Note how many lines in the following material mention "each", then give that number by itself.

*** Data records Section Begins ***

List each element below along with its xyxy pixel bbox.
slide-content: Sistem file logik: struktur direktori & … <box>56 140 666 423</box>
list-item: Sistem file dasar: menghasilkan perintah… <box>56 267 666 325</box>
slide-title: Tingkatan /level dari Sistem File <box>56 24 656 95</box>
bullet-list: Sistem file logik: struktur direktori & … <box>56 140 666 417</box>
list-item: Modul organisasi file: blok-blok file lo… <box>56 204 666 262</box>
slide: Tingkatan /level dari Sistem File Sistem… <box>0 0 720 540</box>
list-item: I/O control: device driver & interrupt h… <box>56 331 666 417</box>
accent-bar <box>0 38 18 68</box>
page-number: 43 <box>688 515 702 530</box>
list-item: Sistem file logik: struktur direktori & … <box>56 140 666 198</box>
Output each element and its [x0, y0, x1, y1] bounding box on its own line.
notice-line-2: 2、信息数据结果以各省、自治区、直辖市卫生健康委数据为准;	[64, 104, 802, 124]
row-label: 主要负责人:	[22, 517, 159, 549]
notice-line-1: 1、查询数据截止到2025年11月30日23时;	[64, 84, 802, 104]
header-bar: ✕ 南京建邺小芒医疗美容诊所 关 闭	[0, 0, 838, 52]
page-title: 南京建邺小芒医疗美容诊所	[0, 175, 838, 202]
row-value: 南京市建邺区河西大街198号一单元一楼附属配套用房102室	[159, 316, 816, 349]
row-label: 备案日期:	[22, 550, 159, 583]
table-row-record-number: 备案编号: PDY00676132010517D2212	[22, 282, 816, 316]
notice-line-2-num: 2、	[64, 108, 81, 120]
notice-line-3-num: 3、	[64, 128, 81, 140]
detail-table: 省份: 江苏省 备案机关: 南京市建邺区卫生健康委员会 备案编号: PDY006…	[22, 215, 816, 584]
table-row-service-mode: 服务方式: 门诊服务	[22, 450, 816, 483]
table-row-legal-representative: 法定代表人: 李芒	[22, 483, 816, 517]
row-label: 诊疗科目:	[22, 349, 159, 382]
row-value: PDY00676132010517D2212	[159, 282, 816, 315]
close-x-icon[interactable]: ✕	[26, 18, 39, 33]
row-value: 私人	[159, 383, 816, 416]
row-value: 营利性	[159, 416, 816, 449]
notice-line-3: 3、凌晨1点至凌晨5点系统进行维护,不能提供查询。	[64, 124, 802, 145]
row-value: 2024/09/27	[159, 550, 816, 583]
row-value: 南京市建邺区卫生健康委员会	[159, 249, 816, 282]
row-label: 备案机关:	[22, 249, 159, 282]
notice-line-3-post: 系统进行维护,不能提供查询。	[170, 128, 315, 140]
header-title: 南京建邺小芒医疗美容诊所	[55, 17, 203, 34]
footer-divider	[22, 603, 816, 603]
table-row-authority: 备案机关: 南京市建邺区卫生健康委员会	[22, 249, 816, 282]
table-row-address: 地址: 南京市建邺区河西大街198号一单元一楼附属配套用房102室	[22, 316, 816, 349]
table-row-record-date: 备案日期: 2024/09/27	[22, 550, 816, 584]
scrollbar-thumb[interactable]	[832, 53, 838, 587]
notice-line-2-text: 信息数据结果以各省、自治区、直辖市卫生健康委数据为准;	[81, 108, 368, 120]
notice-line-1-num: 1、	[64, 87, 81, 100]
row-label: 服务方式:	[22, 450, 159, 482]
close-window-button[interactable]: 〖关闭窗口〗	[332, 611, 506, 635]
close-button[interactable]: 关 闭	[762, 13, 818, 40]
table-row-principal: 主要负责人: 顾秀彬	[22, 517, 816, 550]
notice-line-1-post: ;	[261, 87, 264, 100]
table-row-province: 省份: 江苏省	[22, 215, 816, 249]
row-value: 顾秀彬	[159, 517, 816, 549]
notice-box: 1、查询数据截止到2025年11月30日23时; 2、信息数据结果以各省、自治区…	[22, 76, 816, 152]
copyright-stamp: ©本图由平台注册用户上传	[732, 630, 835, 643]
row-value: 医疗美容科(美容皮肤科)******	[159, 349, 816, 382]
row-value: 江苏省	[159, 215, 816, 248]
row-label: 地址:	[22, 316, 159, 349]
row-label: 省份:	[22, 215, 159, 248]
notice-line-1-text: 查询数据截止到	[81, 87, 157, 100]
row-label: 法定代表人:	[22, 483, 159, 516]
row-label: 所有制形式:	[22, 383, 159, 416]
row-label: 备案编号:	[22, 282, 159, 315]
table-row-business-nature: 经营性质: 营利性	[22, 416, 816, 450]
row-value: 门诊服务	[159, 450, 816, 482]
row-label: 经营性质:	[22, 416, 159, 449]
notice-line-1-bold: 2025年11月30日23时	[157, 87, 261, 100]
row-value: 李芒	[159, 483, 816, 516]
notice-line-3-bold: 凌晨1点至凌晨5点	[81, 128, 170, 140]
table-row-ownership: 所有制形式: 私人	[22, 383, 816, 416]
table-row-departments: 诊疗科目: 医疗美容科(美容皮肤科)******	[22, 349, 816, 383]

*** Data records Section Ends ***

The completed task>
2